Sudden unexpected death is defined as death occurring within 24 hours of onset of symptoms in an previously apparently well individuals. (1) The most common reasons include cardiovascular, respiratory, and infectious etiologies, especially in infants. Central nervous system (CNS) diseases, such as space-occupying lesions, infarction, meningitis, and epilepsy, rarely cause sudden unexpected death in infants. (2) The majority of the deaths due to intracranial mass lesions occur with progression of the disease or complications of the treatment. However, in some cases, intracranial mass is not identified and patients die in a very short time following the diagnosis. (3,4)

We present this case to stress the possibility of intracranial mass in pediatric patients undiagnosed prior to terminal collapse, where the child died suddenly and unexpectedly with an intracranial mass lesion.

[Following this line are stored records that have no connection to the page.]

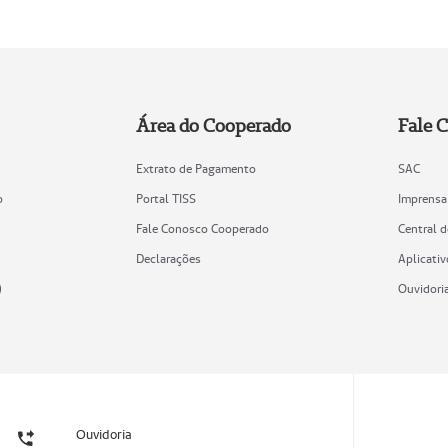
Área do Cooperado
Fale 
Extrato de Pagamento
SAC
o
Portal TISS
Imprensa
Fale Conosco Cooperado
Central 
Declarações
Aplicativ
)
Ouvidori
Ouvidoria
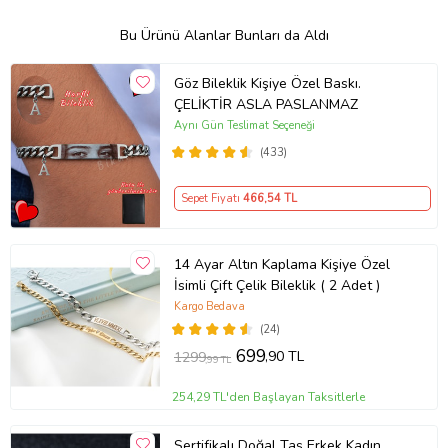
Bu Ürünü Alanlar Bunları da Aldı
Göz Bileklik Kişiye Özel Baskı.
ÇELİKTİR ASLA PASLANMAZ
Aynı Gün Teslimat Seçeneği
(433)
Sepet Fiyatı
466
,54 TL
14 Ayar Altın Kaplama Kişiye Özel
İsimli Çift Çelik Bileklik ( 2 Adet )
Kargo Bedava
(24)
699
,90 TL
1299
,99 TL
254,29 TL'den Başlayan Taksitlerle
Sertifikalı Doğal Taş Erkek Kadın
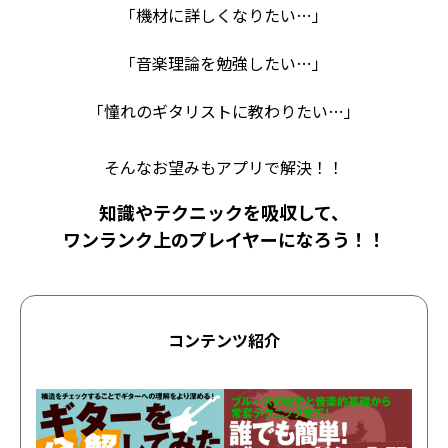
「機材に詳しくなりたい…」
「音楽理論を勉強したい…」
「憧れのギタリストに教わりたい…」
そんなお望みもアプリで解決！！
知識やテクニックを吸収して、
ワンランク上のプレイヤーになろう！！
コンテンツ紹介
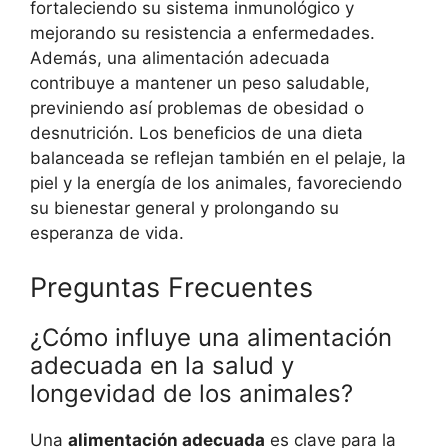
fortaleciendo su sistema inmunológico y
mejorando su resistencia a enfermedades.
Además, una alimentación adecuada
contribuye a mantener un peso saludable,
previniendo así problemas de obesidad o
desnutrición. Los beneficios de una dieta
balanceada se reflejan también en el pelaje, la
piel y la energía de los animales, favoreciendo
su bienestar general y prolongando su
esperanza de vida.
Preguntas Frecuentes
¿Cómo influye una alimentación
adecuada en la salud y
longevidad de los animales?
Una
alimentación adecuada
es clave para la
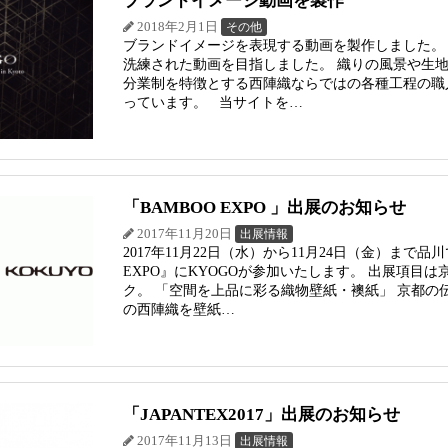
ブランドイメージ動画を製作
2018年2月1日
その他
ブランドイメージを表現する動画を製作しました。 
洗練された動画を目指しました。 織りの風景や生
分業制を特徴とする西陣織ならではの各種工程の職
っています。 当サイトを…
「BAMBOO EXPO 」出展のお知らせ
2017年11月20日
出展情報
2017年11月22日（水）から11月24日（金）まで
EXPO』にKYOGOが参加いたします。 出展項
ク。 「空間を上品に彩る織物壁紙・襖紙」 京都の
の西陣織を壁紙…
「JAPANTEX2017」出展のお知らせ
2017年11月13日
出展情報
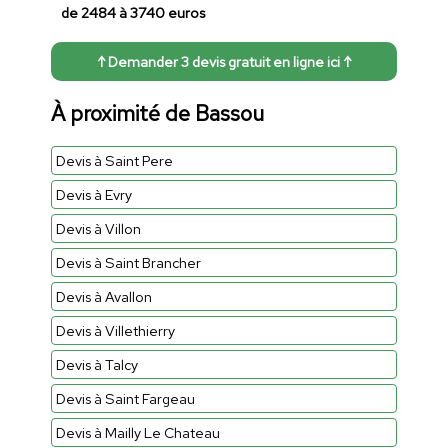
de 2484 à 3740 euros
↑ Demander 3 devis gratuit en ligne ici ↑
À proximité de Bassou
Devis à Saint Pere
Devis à Evry
Devis à Villon
Devis à Saint Brancher
Devis à Avallon
Devis à Villethierry
Devis à Talcy
Devis à Saint Fargeau
Devis à Mailly Le Chateau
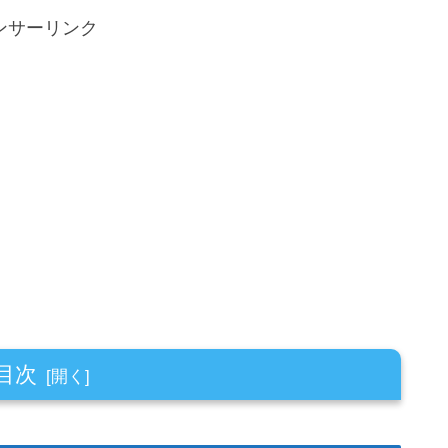
ンサーリンク
目次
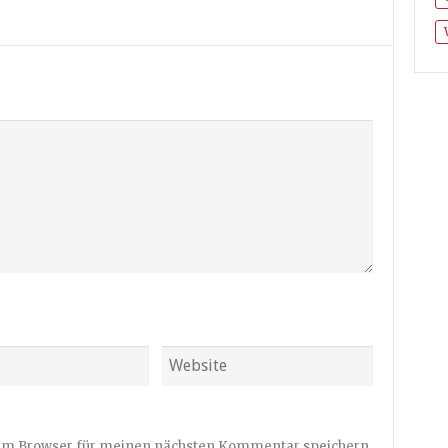
sem Browser für meinen nächsten Kommentar speichern.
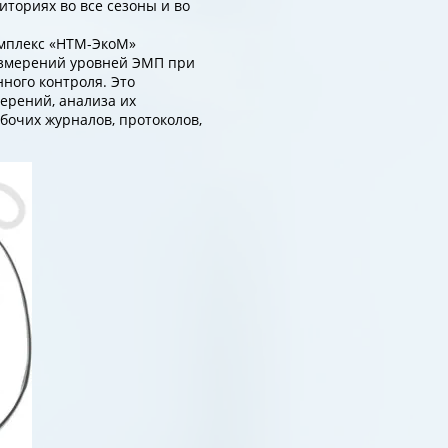
ториях во все сезоны и во
мплекс «НТМ-ЭкоМ»
измерений уровней ЭМП при
ного контроля. Это
ерений, анализа их
бочих журналов, протоколов,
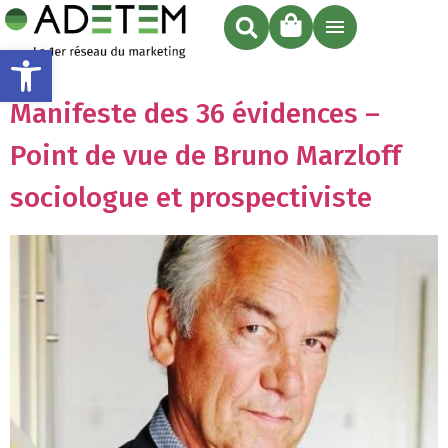
Ouvrir la barre d’outils
Manifeste des 36 évidences –
Point de vue de Bruno Marzloff
sociologue et prospectiviste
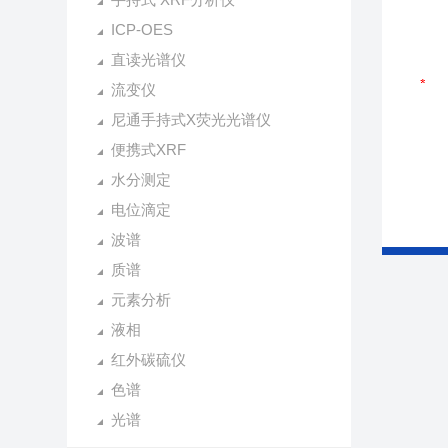
ICP-OES
直读光谱仪
流变仪
尼通手持式X荧光光谱仪
便携式XRF
水分测定
电位滴定
波谱
质谱
元素分析
液相
红外碳硫仪
色谱
光谱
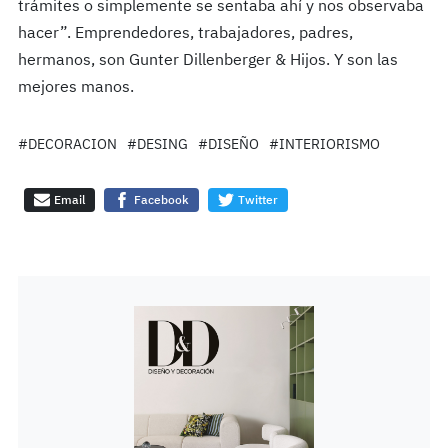
trámites o simplemente se sentaba ahí y nos observaba
hacer”. Emprendedores, trabajadores, padres,
hermanos, son Gunter Dillenberger & Hijos. Y son las
mejores manos.
#DECORACION
#DESING
#DISEÑO
#INTERIORISMO
Email
Facebook
Twitter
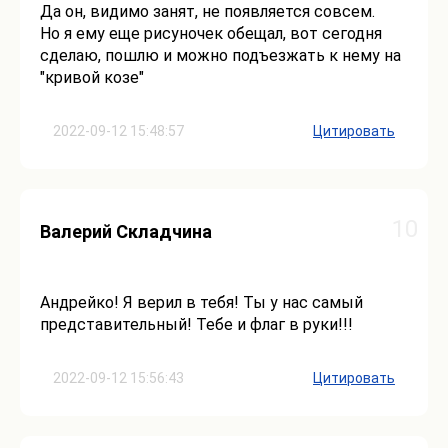
Да он, видимо занят, не появляется совсем.
Но я ему еще рисуночек обещал, вот сегодня
сделаю, пошлю и можно подъезжать к нему на
"кривой козе"
2022-09-12 15:48:57
Цитировать
10
Валерий Складчина
Андрейко! Я верил в тебя! Ты у нас самый
представительный! Тебе и флаг в руки!!!
2022-09-12 15:56:43
Цитировать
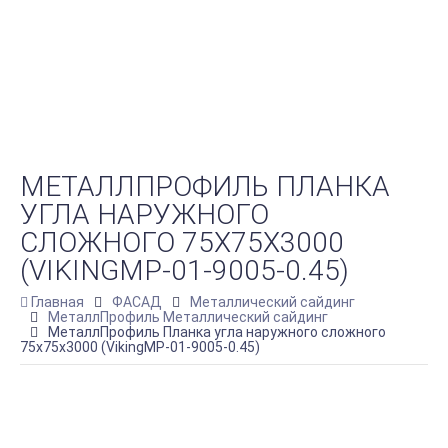
МЕТАЛЛПРОФИЛЬ ПЛАНКА
УГЛА НАРУЖНОГО
СЛОЖНОГО 75Х75Х3000
(VIKINGMP-01-9005-0.45)
Главная
ФАСАД
Металлический сайдинг
МеталлПрофиль Металлический сайдинг
МеталлПрофиль Планка угла наружного сложного
75х75х3000 (VikingMP-01-9005-0.45)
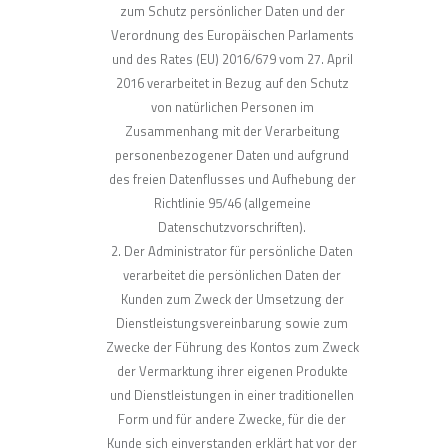
zum Schutz persönlicher Daten und der
Verordnung des Europäischen Parlaments
und des Rates (EU) 2016/679 vom 27. April
2016 verarbeitet in Bezug auf den Schutz
von natürlichen Personen im
Zusammenhang mit der Verarbeitung
personenbezogener Daten und aufgrund
des freien Datenflusses und Aufhebung der
Richtlinie 95/46 (allgemeine
Datenschutzvorschriften).
Der Administrator für persönliche Daten
verarbeitet die persönlichen Daten der
Kunden zum Zweck der Umsetzung der
Dienstleistungsvereinbarung sowie zum
Zwecke der Führung des Kontos zum Zweck
der Vermarktung ihrer eigenen Produkte
und Dienstleistungen in einer traditionellen
Form und für andere Zwecke, für die der
Kunde sich einverstanden erklärt hat vor der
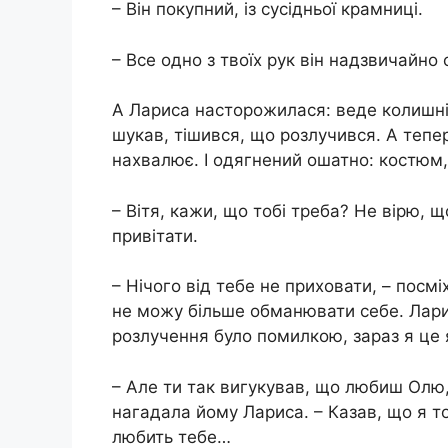
– Він покупний, із сусідньої крамниці.
– Все одно з твоїх рук він надзвичайно 
А Лариса насторожилася: веде колишній
шукав, тішився, що розлучився. А тепер 
нахвалює. І одягнений ошатно: костюм, 
– Вітя, кажи, що тобі треба? Не вірю, 
привітати.
– Нічого від тебе не приховати, – посмі
не можу більше обманювати себе. Лари
розлучення було помилкою, зараз я це 
– Але ти так вигукував, що любиш Олю,
нагадала йому Лариса. – Казав, що я т
любить тебе…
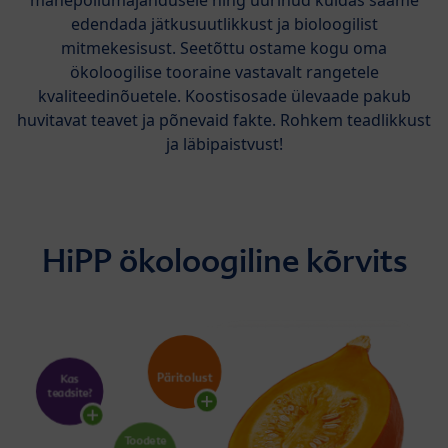
edendada jätkusuutlikkust ja bioloogilist
mitmekesisust. Seetõttu ostame kogu oma
ökoloogilise tooraine vastavalt rangetele
kvaliteedinõuetele. Koostisosade ülevaade pakub
huvitavat teavet ja põnevaid fakte. Rohkem teadlikkust
ja läbipaistvust!
HiPP ökoloogiline kõrvits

A previously healthy 15-month-old boy presented to the pediatric emergency department (PED) with nausea and vomiting. He was in his usual state of health until 2 days prior to his presentation where he began to vomit. Reportedly, his vomiting was non-bloody, non-bilious and not projectile and followed by 2 episodes of watery stool. His mother denied fever and respiratory symptoms. He did not have any neurologic symptoms. On the day of presentation, he looked tired and weak which prompted his mother to bring him to PED. Upon arrival, his Glasgow Coma scale (GCS) score was 13, temperature - 36.5 [degrees]C, respiratory rate - 38/minute, heart rate - 130/minute (tachycardia), and blood pressure was 100/60 mm/Hg. The head and neck examination revealed normocephalic and atraumatic head. His pupils were equal, round, and reactive to light. The anterior fontanel was open and flat, there was no bulging. He had sunken eyeballs and dry oral mucosa. No nuchal rigidity was noted. His chest was clear to auscultation bilaterally. His initial neurologic examination was normal. His skin examination did not reveal any rash or hypo/hyperpigmented lesion but he had decreased skin turgor and the capillary refill over three seconds. Other system findings were essentially normal.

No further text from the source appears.